On Sunday afternoon, libertarians were aghast at the news reported by Carl Bernstein (the author of A Woman in Charge: The Life of Hillary Rodham Clinton) of CNN that Libertarian vice presidential nominee William Weld would withdraw his candidacy and endorse Hillary Clinton. There’s just one problem: these rumors ended up being completely false.
Even in the original statement by Bernstein, there appeared to be no mention of facts substantiating such an allegation. He simply stated that he “believed” that Weld did not want to be another “Ralph Nader” and that Weld may soon realize that his running mate is a “flake,” referencing his misspeaking on Aleppo. Bernstein went on to call the LP ticket a “joke” based upon Gary Johnson‘s use and promotion of marijuana. He concludes that Weld has the opportunity to become “relevant” again and be a “hero” by endorsing Clinton.

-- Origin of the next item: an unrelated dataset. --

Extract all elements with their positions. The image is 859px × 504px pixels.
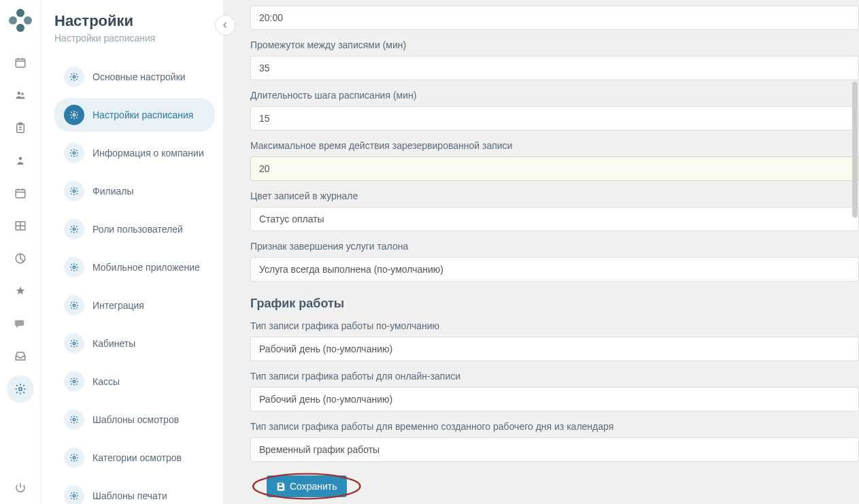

Is it possible that Clinton biographer Bernstein was attempting to sway a false narrative to discredit the Libertarian Party? Perhaps. Nonetheless, even with his “breaking news” report seemingly based purely on speculation, many libertarians across social media platforms expressed perverse joy at “being right” about the “fraud” Weld. Therefore, with the opportunity to stand with a Libertarian candidate and against an unsubstantiated false narrative, many did not think twice about siding against Weld. This was in large part due to a degree of confirmation bias. Many libertarians have speculated that Weld is too soft on his former colleague Clinton, as he sticks to differences in policy rather than personal attacks on the former Secretary of State.
Following this turn of events, a 2015 quote from Ron Paul comes to mind. While Rand Paul campaigned for president, many libertarians enjoyed the potshots against the younger Paul on not being “libertarian” enough. The elder Paul said very succinctly:
I know the media likes to play this little game where they pit us, or certain views, against each other. Don’t fall for it. They’re trying to manufacture story lines at liberty’s expense. You’ve spent years seeing how the media treated me. They aren’t my friends and they aren’t yours.
Particularly in the next two months, libertarians must find a way to get over a seeming infatuation with self-destruction. There will be policy differences among any and all libertarians. However, we must bind together and embrace our many similarities rather than our few differences. When the media attempts to attack libertarians (or Libertarians), lovers of liberty must stand tall and not play into the media’s hands. As former Congressman Paul said, the media cares little about promoting liberty. While they may put themselves forward as “friends,” heavy skepticism must always be employed.
Johnson and Weld are likely to be the most successful Libertarian ticket ever. Both are owed a serious degree of gratitude for the work they have done for the future of the movement. While both are of course subject to criticisms when deserving, minor differences in ideology are no reason to tear these men down. If the Libertarian Party does ever reach “major party” status, thus effectuating serious policy changes, history will show that it began in 2016. In the meantime, libertarians must not allow quibbles among themselves to prevent any such positive movement. Furthermore, they certainly must not trust any entities outside the movement to have the best interests of liberty in mind.